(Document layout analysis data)
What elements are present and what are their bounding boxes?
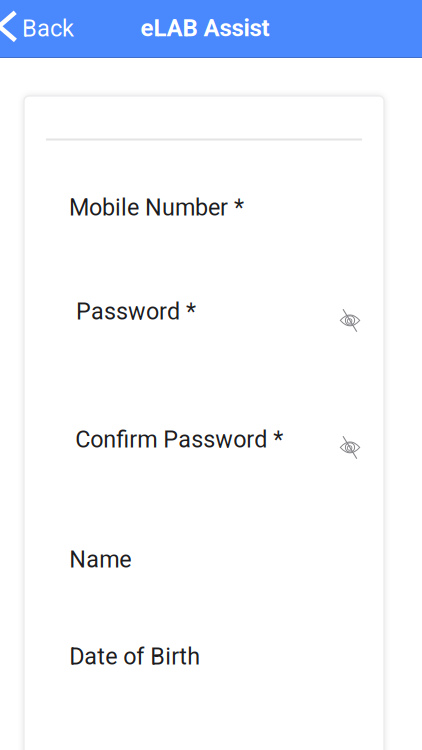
button[interactable]: Confirm Password * bbox=[75, 416, 330, 462]
button[interactable]: Date of Birth bbox=[69, 634, 360, 680]
button[interactable]: Show Confirm Password bbox=[330, 426, 370, 468]
button[interactable]: Mobile Number * bbox=[69, 184, 360, 230]
button[interactable]: Name bbox=[69, 536, 360, 582]
button[interactable]: Password * bbox=[76, 288, 330, 334]
staticText: Password * bbox=[76, 298, 196, 325]
staticText: Mobile Number * bbox=[69, 194, 244, 221]
button[interactable]: Back bbox=[0, 0, 82, 57]
button[interactable]: Show Password bbox=[330, 299, 370, 341]
staticText: Name bbox=[69, 546, 131, 573]
staticText: eLAB Assist bbox=[140, 14, 270, 42]
staticText: Back bbox=[22, 15, 74, 42]
staticText: Date of Birth bbox=[69, 643, 200, 670]
staticText: Confirm Password * bbox=[75, 426, 283, 453]
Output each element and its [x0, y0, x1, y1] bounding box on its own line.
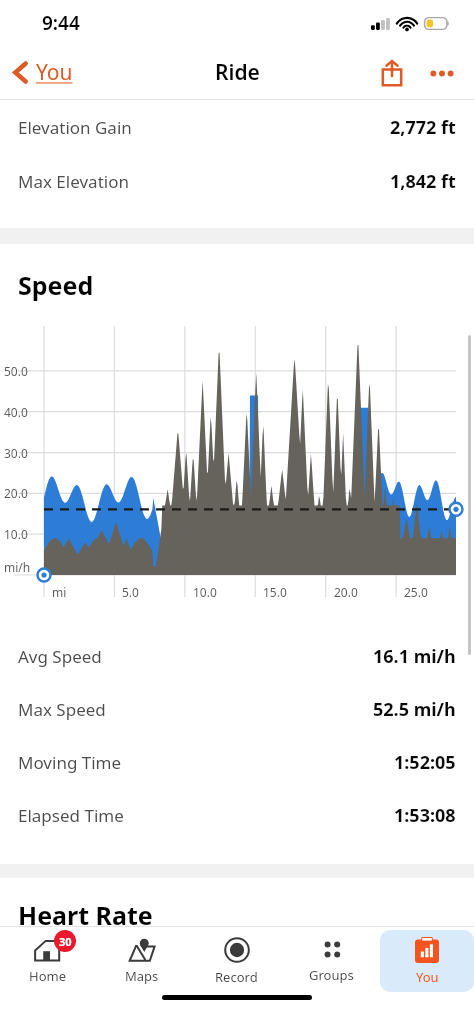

-- Directions for this task --
Set down every record word for word and leave out the pictures.

-- Answer section --
What elements are present and what are their bounding boxes?
button[interactable]: Confirm Password * bbox=[75, 416, 330, 462]
button[interactable]: Date of Birth bbox=[69, 634, 360, 680]
button[interactable]: Show Confirm Password bbox=[330, 426, 370, 468]
button[interactable]: Mobile Number * bbox=[69, 184, 360, 230]
button[interactable]: Name bbox=[69, 536, 360, 582]
button[interactable]: Password * bbox=[76, 288, 330, 334]
staticText: Password * bbox=[76, 298, 196, 325]
staticText: Mobile Number * bbox=[69, 194, 244, 221]
button[interactable]: Back bbox=[0, 0, 82, 57]
button[interactable]: Show Password bbox=[330, 299, 370, 341]
staticText: Name bbox=[69, 546, 131, 573]
staticText: eLAB Assist bbox=[140, 14, 270, 42]
staticText: Back bbox=[22, 15, 74, 42]
staticText: Date of Birth bbox=[69, 643, 200, 670]
staticText: Confirm Password * bbox=[75, 426, 283, 453]
Output each element and its [x0, y0, x1, y1] bounding box on its own line.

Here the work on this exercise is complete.